Ahvaz Arapları için bir rahmet olarak görülen şey aslında bir belaydı. Şah Hazal, Rıza Şah'ın ihtiraslarının Arabistan'ın petrol zenginliğine kadar uzandığını fark ettiğinde İngilizlerden Ahvaz halkını savunmasını ve bir Arap devleti olarak onların vatanının bağımsızlığının verilmesini istedi. Seçime zorlanınca İngiltere Hazal'a verdiği sözden geri döndü ve Şah'ı destekledi. 1924 yılında İngiltere tarafından ihanete uğrayan Hazal meseleyi Cemiyet-i Akvama götürdü ancak reddedildi. Cemiyet-i Akvama Fars'ın üye olduğu Arabistan'dan ayrılmasından önce olduğundan Tahran işgali yasaklayan teşkilatın kurallarına bağlıydı ve karar yeniden düşünülmeliydi. İngiltere'nin yardımıyla Rıza Şah bölge üzerinde tam bir kontrolü sağladı ve buranın ismini Huzistan olarak değiştirdi.

1928'den 1946 yılına kadar dokuz adet başarısız Ahvaz ayaklanması yaşandı. O zamandan bu yana da Tahran'ın yabancı ülkelerin muhbirleri olarak isimlendirdiği çok sayıda ayrılıkçı grup ortaya çıktı. Bugün Ahvaz bölgesi günlük olarak İran petrol üretiminin yüzde 87'sine tekabül eden dört milyon barel petrol üretmektedir. Lakin yerel halk istihdam, altyapı ve refah anlamında petrol gelirlerinden çok az istifade etmektedir.

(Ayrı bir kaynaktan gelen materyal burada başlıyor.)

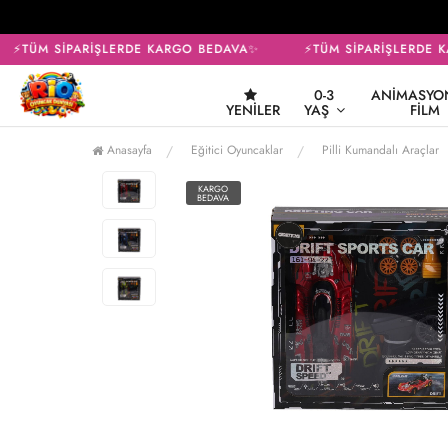
⚡TÜM SİPARİŞLERDE KARGO BEDAVA✨
⚡TÜM SİPARİŞLERDE K
0-3
ANIMASYON
YENILER
YAŞ
FILM
Anasayfa
Eğitici Oyuncaklar
Pilli Kumandalı Araçlar
KARGO
BEDAVA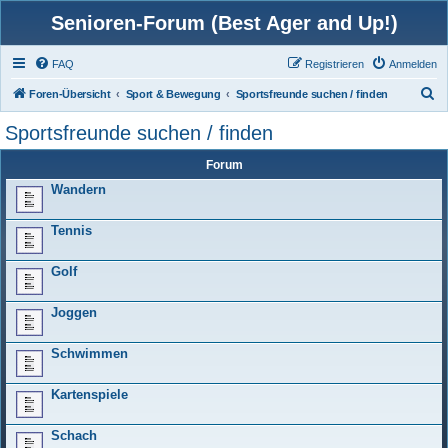
Senioren-Forum (Best Ager and Up!)
FAQ
Registrieren
Anmelden
S
Foren-Übersicht
Sport & Bewegung
Sportsfreunde suchen / finden
u
Sportsfreunde suchen / finden
c
Forum
h
Wandern
e
Tennis
Golf
Joggen
Schwimmen
Kartenspiele
Schach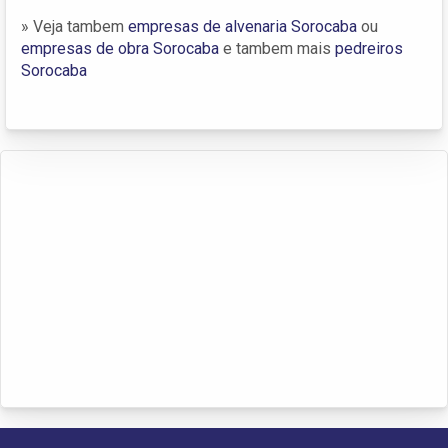
» Veja tambem
empresas de alvenaria Sorocaba
ou
empresas de obra Sorocaba
e tambem mais
pedreiros
Sorocaba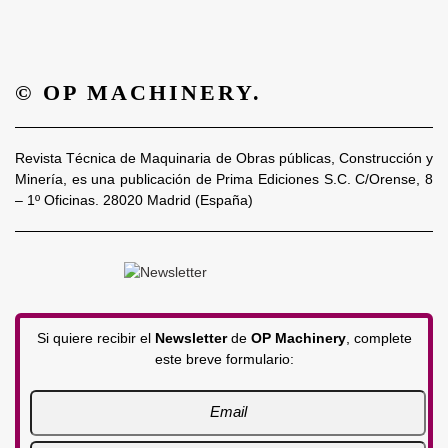
© OP MACHINERY.
Revista Técnica de Maquinaria de Obras públicas, Construcción y
Minería, es una publicación de Prima Ediciones S.C. C/Orense, 8
– 1º Oficinas. 28020 Madrid (España)
Si quiere recibir el
Newsletter
de
OP Machinery
, complete
este breve formulario:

İran, ülkede yaşayan Araplara yönelik 20. yüzyılın başında yürüttüğü asimilasyon politikasını Molla rejimi ile daha da şiddetlendirdi. Sünni olan Arapları da zorla Şiileştirmeye çalıştı. Baskılardan dolayı Körfez ülkelerine yüz binlerce Arap göç etti. Arap Silahlı direnişi, İran'ın Yemen'e müdahale etmesi ile başladı. İran, Suudi Arabistan'da bulunan Şiileri kışkırtınca, Suud da İran'daki "Arap" kartını devreye koydu. İran'daki esir Araplar, Türkiye Cumhurbaşkanı Recep Tayyip Erdoğan'ın ülkelerine ziyareti ile birlikte bütün dünyanın dikkatlerinin İran üzerinde olacağını biliyorlardı ve çok ağır bedeller ödeyeceklerini bilerek askeri birliğe saldırının yanı sıra sokak hareketlerini başlattılar. Arapların bu isyanlarının çok kanlı bir şekilde bastırılacağını söylemek için kahin olmaya gerek yok. Çünkü şimdiden bölgeye gazetecilerin girmesi yasaklanmış, internet bağlantılarını kesiyor.